Callum leans his head back, laughing at the ceiling, throat working with it, eyes closed, the lighting throwing shadows of his eyelashes across his cheeks, and shit, shit, shit, this guy is attractive and ticking all of my boxes.
Plus there’s the fact that we now have joint custody of his dog. Obviously it’s meant to be, obviously.
Don’t run ahead of yourself, Iz. We’re not trying to repeat the same mistakes again, right? You can’t keep doing the same things over and over and expecting a different result every single time. You just can’t.
“Shit, that was funny,” he says, still chuckling, taking off his coat and patting his chest in a way that makes me wish that I could, too. “Shit. I wasn’t expecting that, not from you.”

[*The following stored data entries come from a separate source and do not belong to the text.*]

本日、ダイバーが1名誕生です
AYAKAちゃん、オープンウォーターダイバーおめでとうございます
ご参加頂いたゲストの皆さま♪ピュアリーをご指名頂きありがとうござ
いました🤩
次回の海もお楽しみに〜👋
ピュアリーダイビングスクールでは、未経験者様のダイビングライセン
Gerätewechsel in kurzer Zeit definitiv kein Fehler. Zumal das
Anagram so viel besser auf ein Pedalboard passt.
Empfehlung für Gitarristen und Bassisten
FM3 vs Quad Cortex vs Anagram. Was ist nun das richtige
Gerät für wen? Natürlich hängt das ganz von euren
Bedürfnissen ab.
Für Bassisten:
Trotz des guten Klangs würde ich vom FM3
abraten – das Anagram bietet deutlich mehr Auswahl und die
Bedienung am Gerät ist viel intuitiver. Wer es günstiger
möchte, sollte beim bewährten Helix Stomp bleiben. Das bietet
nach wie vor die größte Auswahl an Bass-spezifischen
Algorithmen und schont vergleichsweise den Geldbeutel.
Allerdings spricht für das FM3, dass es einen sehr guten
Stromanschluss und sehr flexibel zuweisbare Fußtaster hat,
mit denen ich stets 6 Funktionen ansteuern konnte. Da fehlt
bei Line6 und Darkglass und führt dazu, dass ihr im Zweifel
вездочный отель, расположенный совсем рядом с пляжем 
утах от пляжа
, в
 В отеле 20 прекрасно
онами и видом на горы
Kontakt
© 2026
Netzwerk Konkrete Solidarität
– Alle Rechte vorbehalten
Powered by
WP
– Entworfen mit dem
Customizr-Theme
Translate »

I notch my chin up, frazzled from his awesome laugh. “Yeah? And how do you know that? Have you even talked to me outside of school? Talked to me at work? You haven’t gotten to know me at all, even though I’m basically in your social circle two places out of the three: work and school. So I’ll have you know that I’m basically a superhero in disguise and don’t you ever forget it. I excel at defusing situations and making people at ease. It’s part of my job description, Callum. What’s the saying? Not all heroes wear capes.”

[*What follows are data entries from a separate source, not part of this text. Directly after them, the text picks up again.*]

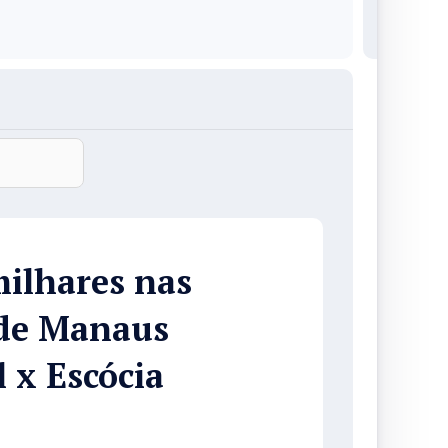
ilhares nas
 de Manaus
 x Escócia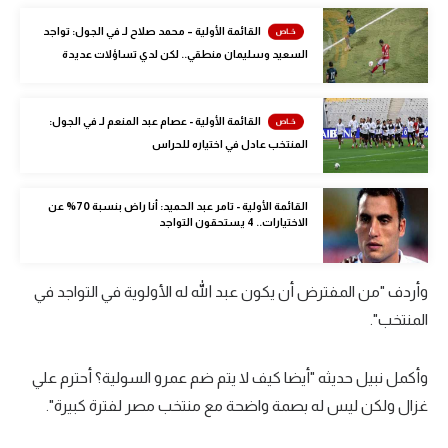
الوطن العربي
القائمة الأولية – محمد صلاح لـ في الجول: تواجد
السعيد وسليمان منطقي.. لكن لدي تساؤلات عديدة
في المونديال
رياضة نسائية
القائمة الأولية - عصام عبد المنعم لـ في الجول:
آسيا
المنتخب عادل في اختياره للحراس
أمريكا
القائمة الأولية - تامر عبد الحميد: أنا راض بنسبة 70% عن
ركن الألعاب
الاختيارات.. 4 يستحقون التواجد
أقسام خاصة
وأردف "من المفترض أن يكون عبد الله له الأولوية في التواجد في
Gamers
المنتخب".
ميركاتو
وأكمل نبيل حديثه "أيضا كيف لا يتم ضم عمرو السولية؟ أحترم علي
تحقيق في الجول
غزال ولكن ليس له بصمة واضحة مع منتخب مصر لفترة كبيرة".
تقرير في الجول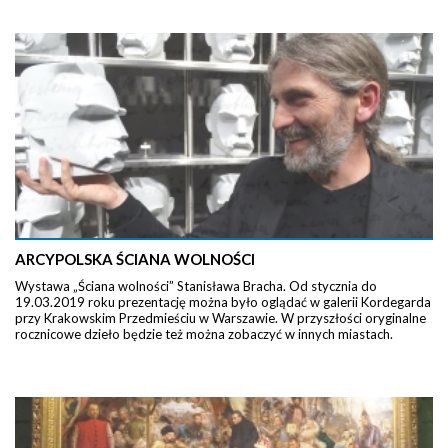
ARCYPOLSKA ŚCIANA WOLNOŚCI
Wystawa „Ściana wolności” Stanisława Bracha. Od stycznia do
19.03.2019 roku prezentację można było oglądać w galerii Kordegarda
przy Krakowskim Przedmieściu w Warszawie. W przyszłości oryginalne
rocznicowe dzieło będzie też można zobaczyć w innych miastach.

Callum rubs a hand over his lips again, I think to hide his smile, and I get mad all over again.
“Yeah, yeah, Izzy, I won’t forget how you rescued me and Luna. I promise.”

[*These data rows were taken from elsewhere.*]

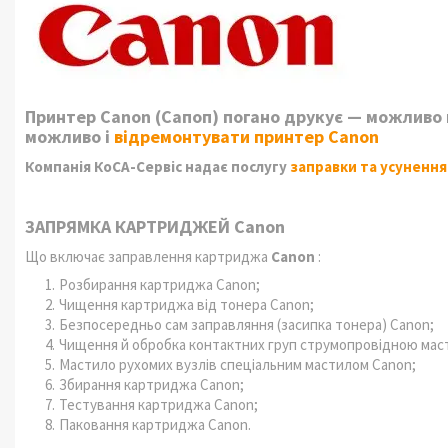
Принтер Canon (Сапоп) погано друкує — можливо 
можливо і
відремонтувати принтер Canon
Компанія КоСА-Сервіс надає послугу
заправки та усуненн
ЗАПРЯМКА КАРТРИДЖЕЙ Canon
Що включає заправлення картриджа
Canon
:
Розбирання картриджа Canon;
Чищення картриджа від тонера Canon;
Безпосередньо сам заправляння (засипка тонера)
Canon
;
Чищення й обробка контактних груп струмопровідною ма
Мастило рухомих вузлів спеціальним мастилом
Canon
;
Збирання картриджа
Canon
;
Тестування картриджа
Canon
;
Паковання картриджа
Canon
.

I flush, wishing for the waiter to magically show up and bring us our smoked meat sandwiches (because of course Callum got the same thing as I did), but of course, the universe, or whatever’s up there in outer space is not listening to me right now, which is fine, fine.
“Don’t worry, I won’t forget,” he says, and it feels like there’s more that’s left unsaid, more that he wants to say, which of course is the exact moment in time where our food shows up, and I sniff hard to get all that glorious smoked meat smell up my nostrils, my salivary glands getting in on the action and making me drool.
“Bon appétit,” I say, nodding to him, and Callum gives me a smile, an actual smile, that if I were eating something, or chewing, I would’ve choked, abso-freaking-lutely.
Callum’s smile makes his face transform—he doesn’t look like brooding guy ready to steal your soul in the depths of your darkest dreams, but he looks like he should belong on catwalks around the world, so warm and cuddly that I tell myself to stay very still, and stare ahead, almost looking through him so I can negate the effects that smile has on me, full-blown as it is.
Callum is freaking gorgeous, and I don’t think he knows. Or if he does know, he doesn’t use his powers for evil, and that’s basically the same thing.
Which brings me to another startling realization: I want to get to know more of him, I want to know all of it.
And I’m pretty sure that’s a bad, bad idea.
Looks like I’m going to be failing at achieving my New Year’s resolutions this year—again.